CH591901A5 - Fluid dispenser - having expansible elastomeric bladder - Google Patents

Abstract

A dispenser for dispensing fluid at a pressure of >=1 kg./cm2 comprises: a container in which the fluid is under sufficient pressure to dispense the fluid at a pressure of >=1 kg./cm2, a fluid discharge passageway extending from the interior to the exterior of the container and a flow regulator in the passageway characterised in that the container is an elongate expansible elastomeric bladder; (a) having an unexpanded inside length which is not less than 4 times its unexpanded inside dia.; and (b) having a modulus at 300% elongation and a specific ratio of ave. wall thickness to unexpanded inside dia.

Description

  

  
 



   The invention relates to a device for dispensing a fluid under a pressure of at least 1 kp / cm2, with a container for receiving the fluid, an elongated expandable bladder made of an elastomer, a fluid outlet channel leading from the interior of the container to the outside, and with a therein arranged flow regulator.

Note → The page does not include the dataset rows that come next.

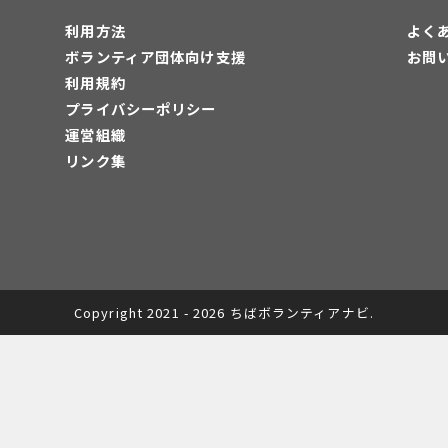
利用方法
よく
ボランティア団体向け支援
お問
利用規約
プライバシーポリシー
運営組織
リンク集
Copyright 2021 - 2026 ちばボランティアナビ.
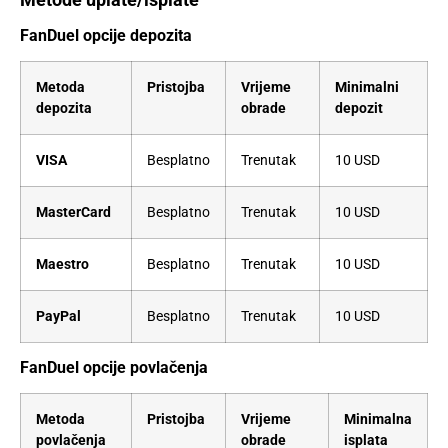
FanDuel opcije depozita
Metoda
Pristojba
Vrijeme
Minimalni
depozita
obrade
depozit
VISA
Besplatno
Trenutak
10 USD
MasterCard
Besplatno
Trenutak
10 USD
Maestro
Besplatno
Trenutak
10 USD
PayPal
Besplatno
Trenutak
10 USD
FanDuel opcije povlačenja
Metoda
Pristojba
Vrijeme
Minimalna
povlačenja
obrade
isplata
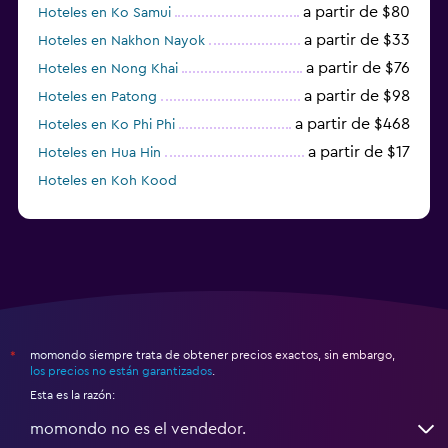
a partir de $80
Hoteles en Ko Samui
a partir de $33
Hoteles en Nakhon Nayok
a partir de $76
Hoteles en Nong Khai
a partir de $98
Hoteles en Patong
a partir de $468
Hoteles en Ko Phi Phi
a partir de $17
Hoteles en Hua Hin
Hoteles en Koh Kood
Hoteles en Ko Ngai
momondo siempre trata de obtener precios exactos, sin embargo,
*
los precios no están garantizados
.
Esta es la razón:
momondo no es el vendedor.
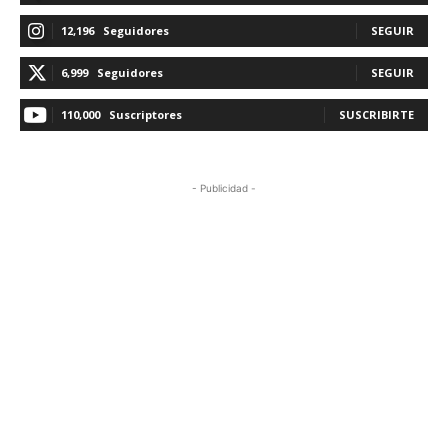
12,196
Seguidores
SEGUIR
6,999
Seguidores
SEGUIR
110,000
Suscriptores
SUSCRIBIRTE
- Publicidad -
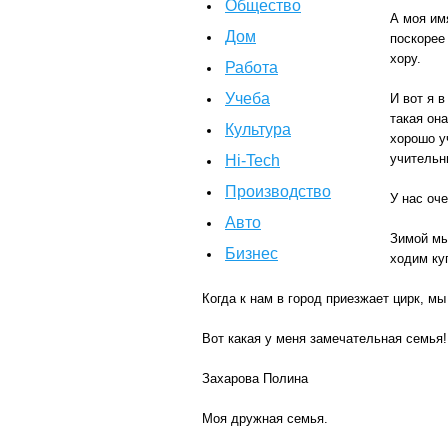
Общество
А моя им
Дом
поскорее
хору.
Работа
Учеба
И вот я в
такая он
Культура
хорошо уч
учительн
Hi-Tech
Производство
У нас оч
Авто
Зимой мы
Бизнес
ходим ку
Когда к нам в город приезжает цирк, м
Вот какая у меня замечательная семья!
Захарова Полина
Моя дружная семья.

   The liquids that are dispensed with the help of small, self-contained pressure containers, which are commonly referred to as aerosol cans, are becoming ever more numerous. Paints, hair sprays, agents to prevent underarm wetness, deodorants, stove or oven cleaners and inhalable drugs are common substances that are sprayed from such containers. Shaving creams, cheese, and toothpastes are examples of other products that can be dispensed this way. Usually the energy for dispensing or spraying these liquids is taken from a compressed gas, which is almost always a fluorocarbon and is filled into the container either together with the liquid to be dispensed or separately from it, in a plastic bag or the like.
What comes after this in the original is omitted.